── SUPPLIED ENTRIES

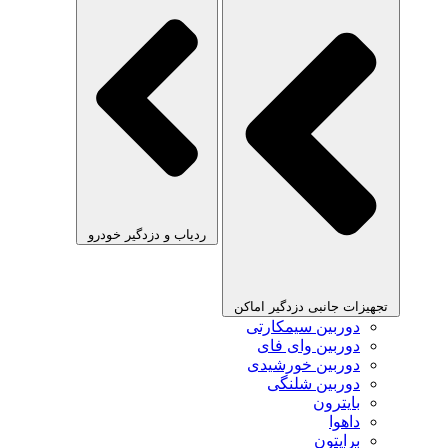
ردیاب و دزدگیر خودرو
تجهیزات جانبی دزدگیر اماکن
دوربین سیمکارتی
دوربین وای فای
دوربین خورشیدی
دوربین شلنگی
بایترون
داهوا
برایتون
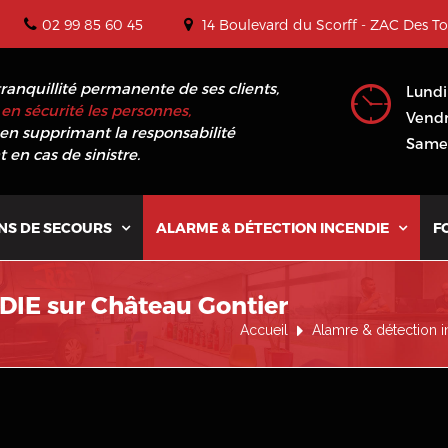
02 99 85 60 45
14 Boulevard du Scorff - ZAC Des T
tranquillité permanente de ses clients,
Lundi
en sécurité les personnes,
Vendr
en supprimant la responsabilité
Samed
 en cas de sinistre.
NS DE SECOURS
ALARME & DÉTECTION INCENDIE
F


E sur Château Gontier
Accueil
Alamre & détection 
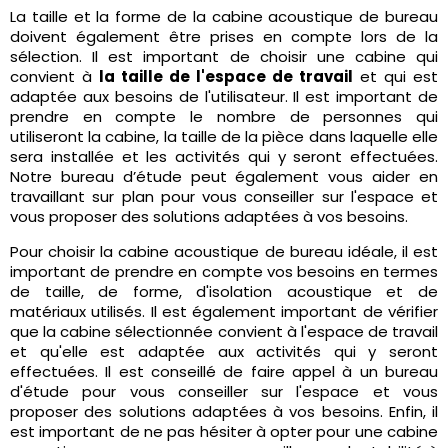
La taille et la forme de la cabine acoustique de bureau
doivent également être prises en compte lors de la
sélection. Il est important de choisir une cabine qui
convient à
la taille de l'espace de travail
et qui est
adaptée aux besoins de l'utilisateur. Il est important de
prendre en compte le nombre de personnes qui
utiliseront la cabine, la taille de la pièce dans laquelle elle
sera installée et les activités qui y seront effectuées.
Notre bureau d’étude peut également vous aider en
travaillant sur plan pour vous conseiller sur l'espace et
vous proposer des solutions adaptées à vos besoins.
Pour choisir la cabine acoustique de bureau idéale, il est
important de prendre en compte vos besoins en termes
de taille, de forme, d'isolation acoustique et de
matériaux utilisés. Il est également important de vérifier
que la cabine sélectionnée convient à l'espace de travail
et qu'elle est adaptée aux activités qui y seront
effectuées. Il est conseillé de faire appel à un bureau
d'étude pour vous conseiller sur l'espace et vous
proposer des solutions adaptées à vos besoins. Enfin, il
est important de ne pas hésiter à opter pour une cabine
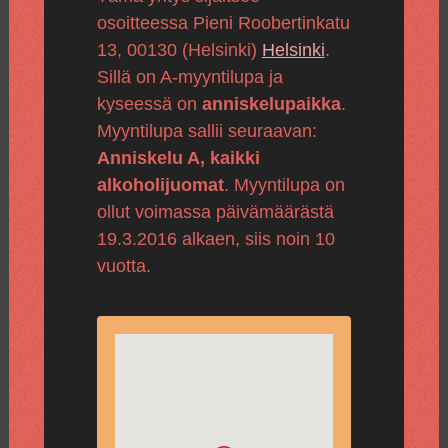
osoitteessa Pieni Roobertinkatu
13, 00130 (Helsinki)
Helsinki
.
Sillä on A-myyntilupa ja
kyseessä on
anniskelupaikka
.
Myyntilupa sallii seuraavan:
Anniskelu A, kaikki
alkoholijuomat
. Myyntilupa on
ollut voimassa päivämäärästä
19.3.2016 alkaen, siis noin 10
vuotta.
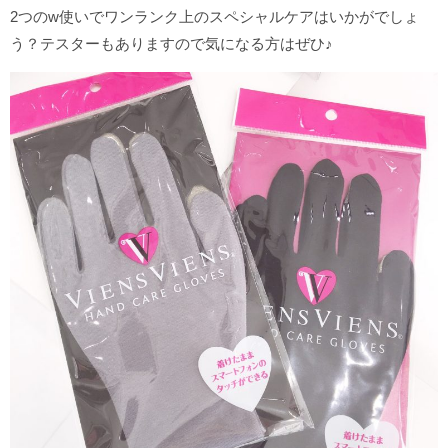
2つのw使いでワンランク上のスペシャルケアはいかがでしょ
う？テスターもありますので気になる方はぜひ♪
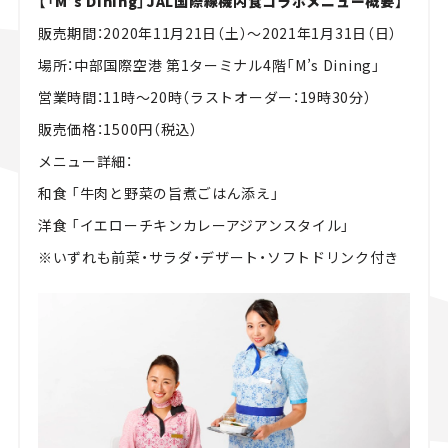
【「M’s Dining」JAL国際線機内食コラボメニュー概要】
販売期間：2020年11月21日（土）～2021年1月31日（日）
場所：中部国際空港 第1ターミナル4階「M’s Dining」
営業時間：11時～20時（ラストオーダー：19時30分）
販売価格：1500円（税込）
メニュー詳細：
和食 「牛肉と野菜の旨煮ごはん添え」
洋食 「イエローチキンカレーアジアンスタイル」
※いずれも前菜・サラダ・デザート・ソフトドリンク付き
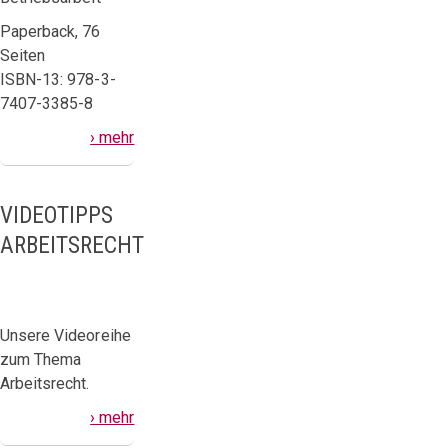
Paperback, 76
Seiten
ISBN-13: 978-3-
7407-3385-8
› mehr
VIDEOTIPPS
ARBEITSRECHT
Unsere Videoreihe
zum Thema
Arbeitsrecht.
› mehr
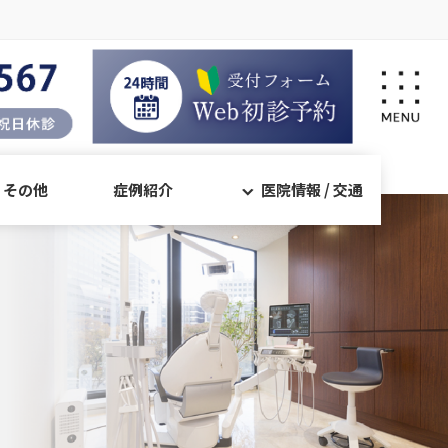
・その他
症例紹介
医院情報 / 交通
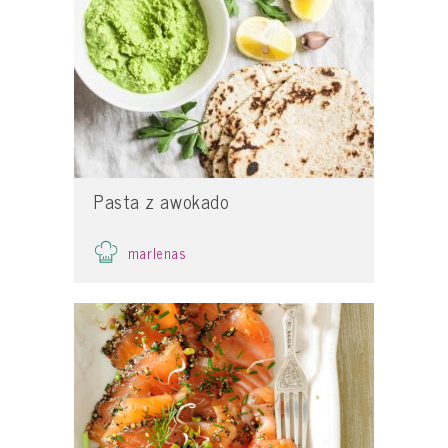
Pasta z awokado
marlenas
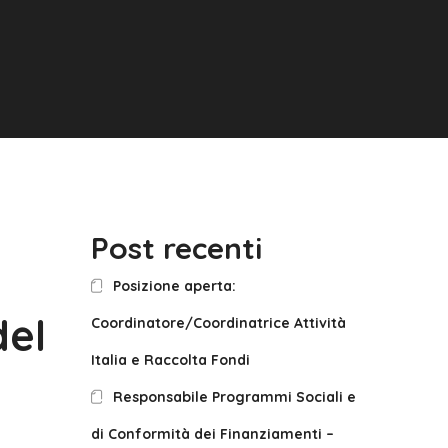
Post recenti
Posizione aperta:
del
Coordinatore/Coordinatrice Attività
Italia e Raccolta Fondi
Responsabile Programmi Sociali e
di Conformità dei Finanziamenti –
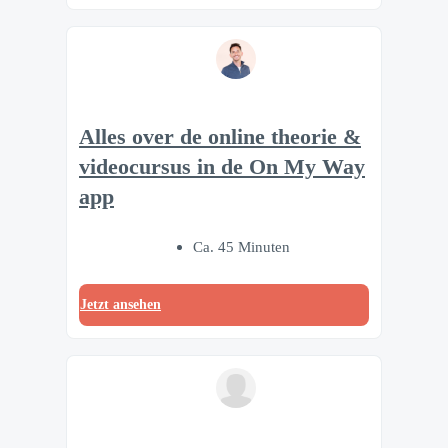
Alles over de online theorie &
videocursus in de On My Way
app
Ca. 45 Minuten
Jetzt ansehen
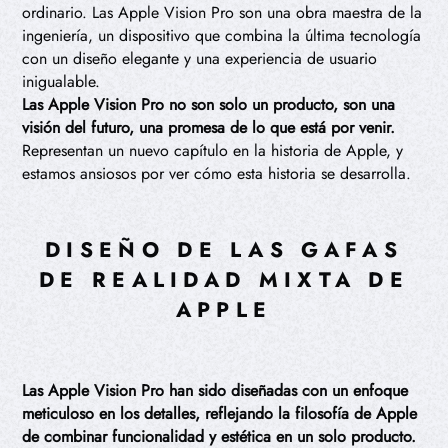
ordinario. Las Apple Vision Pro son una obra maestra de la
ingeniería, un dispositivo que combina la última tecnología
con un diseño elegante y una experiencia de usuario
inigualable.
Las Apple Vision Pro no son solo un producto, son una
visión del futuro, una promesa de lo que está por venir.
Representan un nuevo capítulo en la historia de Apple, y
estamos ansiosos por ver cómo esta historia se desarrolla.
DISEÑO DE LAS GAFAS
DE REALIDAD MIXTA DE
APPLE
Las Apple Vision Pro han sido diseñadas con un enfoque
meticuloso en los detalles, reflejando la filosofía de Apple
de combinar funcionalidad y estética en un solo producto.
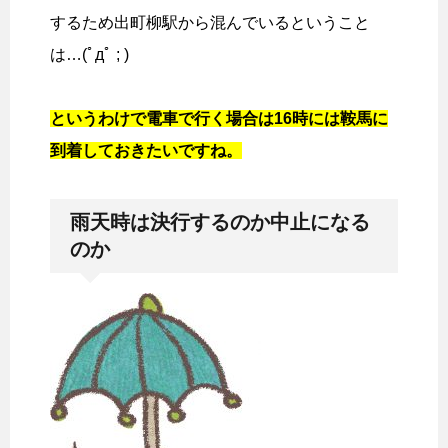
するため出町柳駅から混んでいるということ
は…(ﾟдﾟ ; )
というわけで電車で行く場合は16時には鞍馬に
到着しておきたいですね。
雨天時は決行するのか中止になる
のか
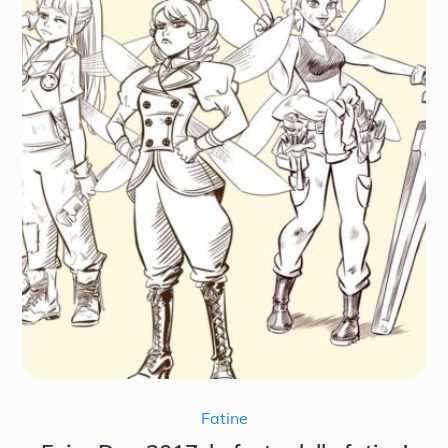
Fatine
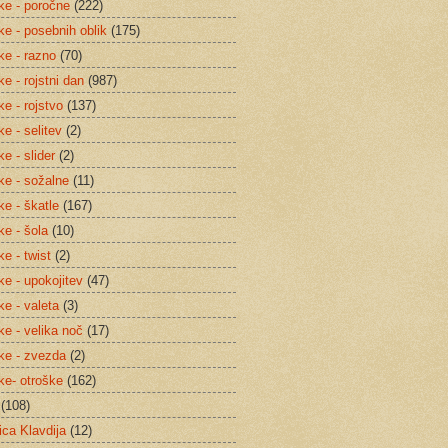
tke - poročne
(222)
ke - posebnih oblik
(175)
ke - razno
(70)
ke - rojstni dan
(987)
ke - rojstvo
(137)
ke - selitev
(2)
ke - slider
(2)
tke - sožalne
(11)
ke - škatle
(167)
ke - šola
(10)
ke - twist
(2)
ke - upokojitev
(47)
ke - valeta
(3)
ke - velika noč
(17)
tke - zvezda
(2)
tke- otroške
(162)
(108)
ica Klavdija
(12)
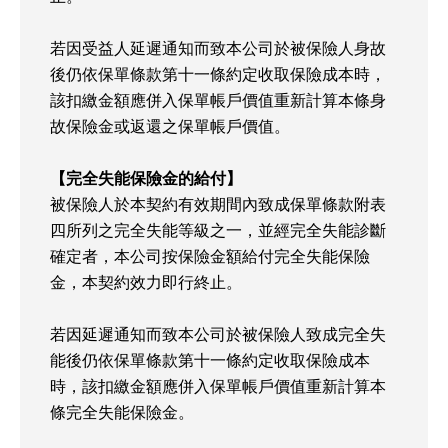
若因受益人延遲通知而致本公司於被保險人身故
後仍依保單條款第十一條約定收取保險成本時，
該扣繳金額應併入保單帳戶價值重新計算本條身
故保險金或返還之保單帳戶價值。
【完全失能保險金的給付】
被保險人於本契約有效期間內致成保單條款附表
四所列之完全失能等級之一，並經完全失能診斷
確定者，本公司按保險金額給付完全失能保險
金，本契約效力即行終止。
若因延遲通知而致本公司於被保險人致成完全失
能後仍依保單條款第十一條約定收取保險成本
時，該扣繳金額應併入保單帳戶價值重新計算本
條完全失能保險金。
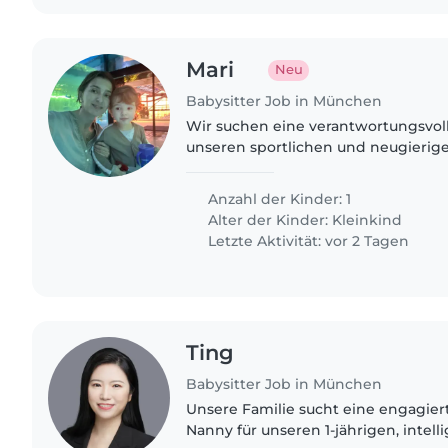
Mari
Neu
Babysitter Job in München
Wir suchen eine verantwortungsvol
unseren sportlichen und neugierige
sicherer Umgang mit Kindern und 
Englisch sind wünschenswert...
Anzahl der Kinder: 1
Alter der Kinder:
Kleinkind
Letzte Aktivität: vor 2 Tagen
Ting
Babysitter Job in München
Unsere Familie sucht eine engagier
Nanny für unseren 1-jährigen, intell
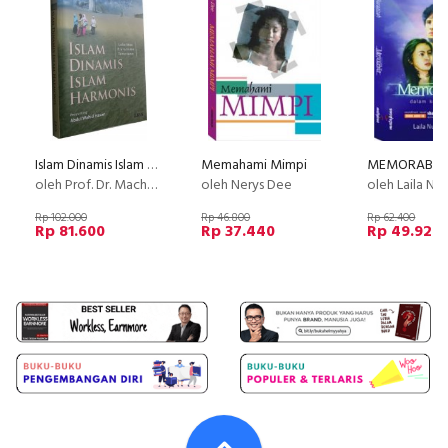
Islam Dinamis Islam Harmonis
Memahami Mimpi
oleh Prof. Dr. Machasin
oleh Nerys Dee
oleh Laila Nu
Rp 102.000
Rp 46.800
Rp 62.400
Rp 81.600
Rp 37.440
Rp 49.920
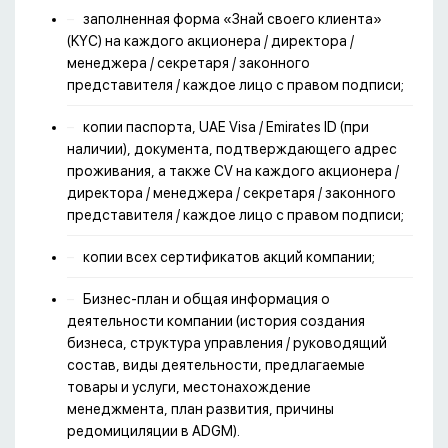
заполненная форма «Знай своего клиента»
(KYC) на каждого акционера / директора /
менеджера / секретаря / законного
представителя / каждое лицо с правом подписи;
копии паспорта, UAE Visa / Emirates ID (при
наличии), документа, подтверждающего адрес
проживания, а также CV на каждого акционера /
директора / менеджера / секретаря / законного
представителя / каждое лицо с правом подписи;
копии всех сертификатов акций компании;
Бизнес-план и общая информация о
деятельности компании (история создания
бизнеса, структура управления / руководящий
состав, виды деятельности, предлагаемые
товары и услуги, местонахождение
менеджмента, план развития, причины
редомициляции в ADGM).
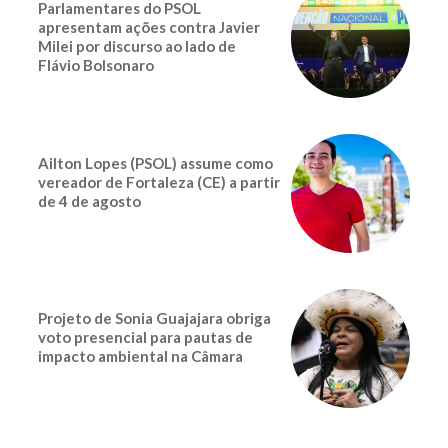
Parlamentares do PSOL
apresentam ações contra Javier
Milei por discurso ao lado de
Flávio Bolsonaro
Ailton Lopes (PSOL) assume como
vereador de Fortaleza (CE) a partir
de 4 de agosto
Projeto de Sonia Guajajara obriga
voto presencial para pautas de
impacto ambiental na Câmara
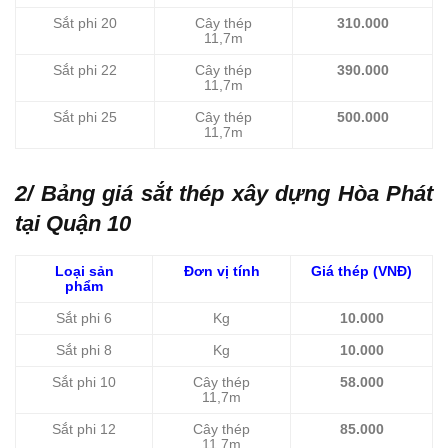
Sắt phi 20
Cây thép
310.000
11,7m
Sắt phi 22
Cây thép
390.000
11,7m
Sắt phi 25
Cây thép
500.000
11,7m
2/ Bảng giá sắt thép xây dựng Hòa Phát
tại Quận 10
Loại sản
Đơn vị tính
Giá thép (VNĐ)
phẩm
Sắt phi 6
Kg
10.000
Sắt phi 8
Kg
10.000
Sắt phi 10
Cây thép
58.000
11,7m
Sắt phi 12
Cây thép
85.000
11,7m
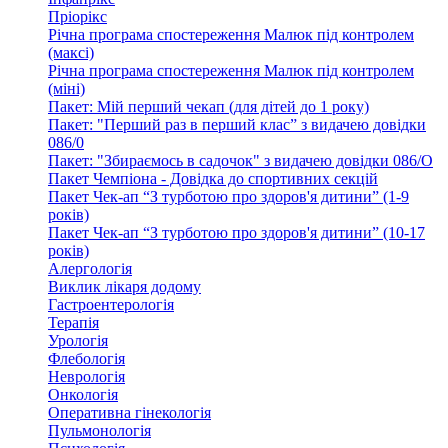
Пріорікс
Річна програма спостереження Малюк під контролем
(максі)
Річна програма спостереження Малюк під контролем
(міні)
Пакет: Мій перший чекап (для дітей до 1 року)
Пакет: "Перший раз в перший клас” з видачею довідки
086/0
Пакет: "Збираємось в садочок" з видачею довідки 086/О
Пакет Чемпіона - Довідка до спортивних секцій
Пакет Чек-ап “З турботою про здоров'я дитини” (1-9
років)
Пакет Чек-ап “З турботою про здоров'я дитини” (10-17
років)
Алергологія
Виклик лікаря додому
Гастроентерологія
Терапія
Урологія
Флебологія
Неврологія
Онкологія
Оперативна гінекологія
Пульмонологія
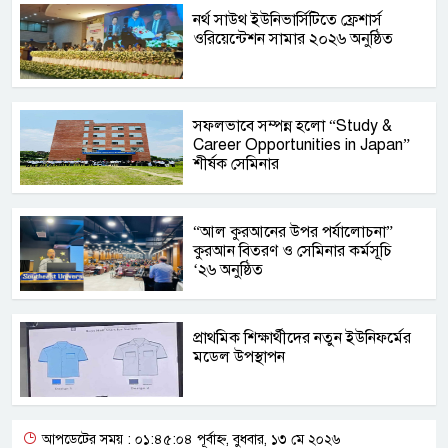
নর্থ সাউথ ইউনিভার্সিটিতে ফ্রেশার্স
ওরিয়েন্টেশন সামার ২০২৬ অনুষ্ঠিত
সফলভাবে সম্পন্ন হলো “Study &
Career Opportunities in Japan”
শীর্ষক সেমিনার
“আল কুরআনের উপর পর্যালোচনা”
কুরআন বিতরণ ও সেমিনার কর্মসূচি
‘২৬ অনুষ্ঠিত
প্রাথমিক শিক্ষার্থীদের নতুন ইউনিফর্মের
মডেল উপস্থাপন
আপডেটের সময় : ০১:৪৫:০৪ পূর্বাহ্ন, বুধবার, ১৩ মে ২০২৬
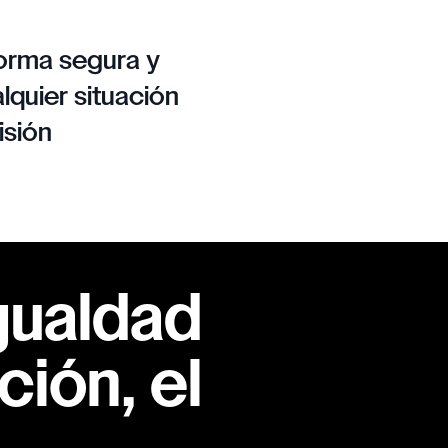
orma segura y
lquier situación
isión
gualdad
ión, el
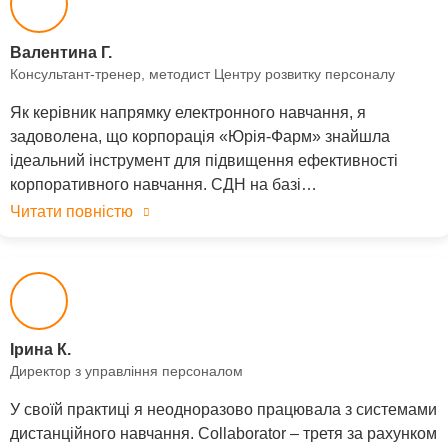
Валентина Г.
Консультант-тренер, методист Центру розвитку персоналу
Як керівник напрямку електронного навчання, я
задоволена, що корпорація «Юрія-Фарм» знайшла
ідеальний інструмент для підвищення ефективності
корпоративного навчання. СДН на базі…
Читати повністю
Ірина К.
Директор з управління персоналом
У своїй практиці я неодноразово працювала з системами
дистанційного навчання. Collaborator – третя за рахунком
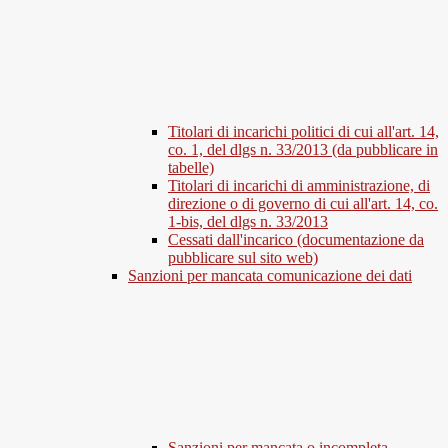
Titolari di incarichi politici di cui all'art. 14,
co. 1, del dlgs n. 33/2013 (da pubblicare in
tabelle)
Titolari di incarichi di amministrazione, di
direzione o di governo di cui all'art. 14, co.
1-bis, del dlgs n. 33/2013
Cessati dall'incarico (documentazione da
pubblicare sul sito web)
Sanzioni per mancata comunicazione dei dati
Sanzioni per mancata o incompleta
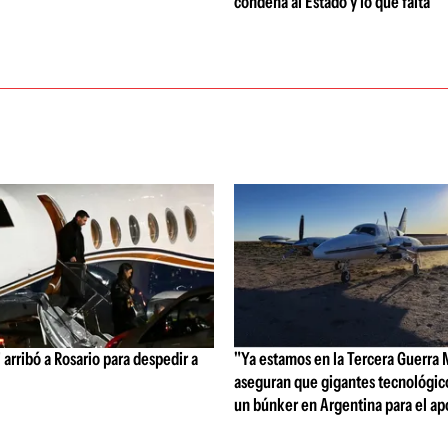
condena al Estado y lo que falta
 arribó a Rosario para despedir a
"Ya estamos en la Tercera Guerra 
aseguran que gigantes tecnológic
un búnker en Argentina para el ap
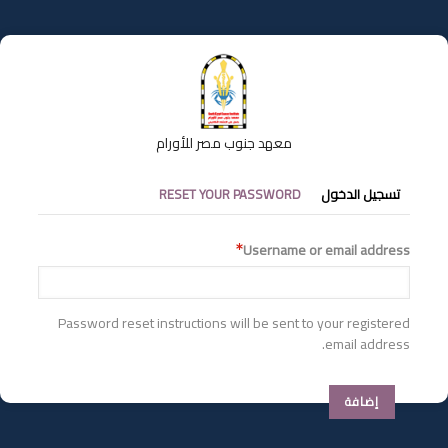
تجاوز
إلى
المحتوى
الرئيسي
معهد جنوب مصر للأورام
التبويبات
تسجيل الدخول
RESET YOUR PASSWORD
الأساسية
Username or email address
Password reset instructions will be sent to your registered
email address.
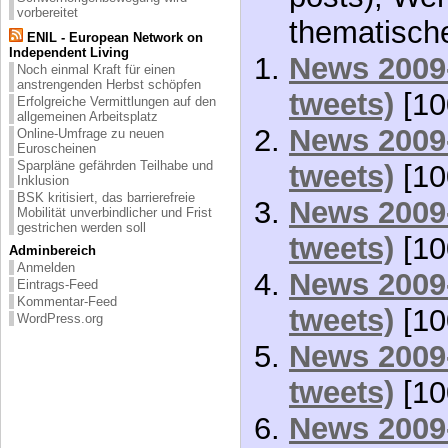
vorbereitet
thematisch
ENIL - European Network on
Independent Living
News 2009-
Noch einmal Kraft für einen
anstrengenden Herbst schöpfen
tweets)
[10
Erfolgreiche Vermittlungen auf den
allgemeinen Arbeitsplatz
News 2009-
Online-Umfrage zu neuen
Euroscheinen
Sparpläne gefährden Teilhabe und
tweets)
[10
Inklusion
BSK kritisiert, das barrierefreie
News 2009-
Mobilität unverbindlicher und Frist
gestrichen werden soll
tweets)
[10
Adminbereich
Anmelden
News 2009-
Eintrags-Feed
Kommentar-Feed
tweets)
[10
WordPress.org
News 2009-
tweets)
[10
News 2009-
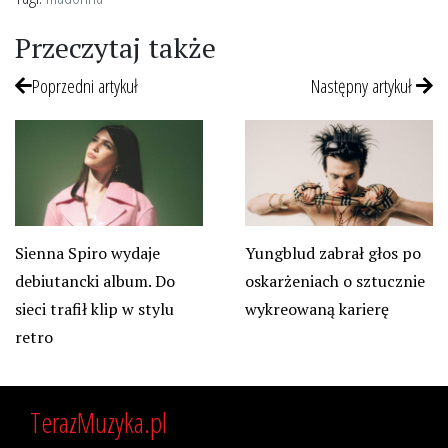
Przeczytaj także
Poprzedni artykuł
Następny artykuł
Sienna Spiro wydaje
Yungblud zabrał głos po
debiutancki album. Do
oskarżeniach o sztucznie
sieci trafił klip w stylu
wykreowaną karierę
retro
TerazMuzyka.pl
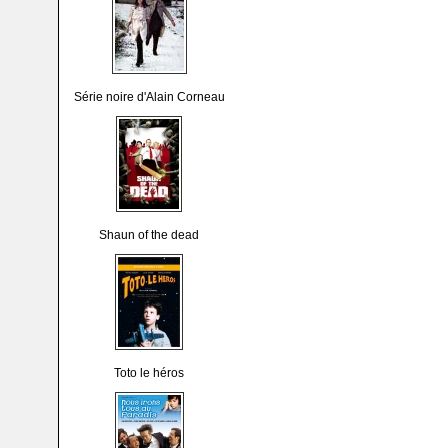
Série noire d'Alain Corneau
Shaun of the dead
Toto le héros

────

• **WHAT YOU WILL DO**:
Please output the lines above beginning at the line with "ідеальний інструмент для" and ending after the line with "Username or email address", precisely as written and with no pictures.

• **ANSWER SPACE**:
ідеальний інструмент для підвищення ефективності
корпоративного навчання. СДН на базі…
Читати повністю
Ірина К.
Директор з управління персоналом
У своїй практиці я неодноразово працювала з системами
дистанційного навчання. Collaborator – третя за рахунком
Titolari di incarichi politici di cui all'art. 14,
co. 1, del dlgs n. 33/2013 (da pubblicare in
tabelle)
Titolari di incarichi di amministrazione, di
direzione o di governo di cui all'art. 14, co.
1-bis, del dlgs n. 33/2013
Cessati dall'incarico (documentazione da
pubblicare sul sito web)
Sanzioni per mancata comunicazione dei dati
Sanzioni per mancata o incompleta
condena al Estado y lo que falta
 arribó a Rosario para despedir a
"Ya estamos en la Tercera Guerra 
aseguran que gigantes tecnológic
un búnker en Argentina para el ap
تجاوز
إلى
المحتوى
الرئيسي
معهد جنوب مصر للأورام
التبويبات
تسجيل الدخول
RESET YOUR PASSWORD
الأساسية
Username or email address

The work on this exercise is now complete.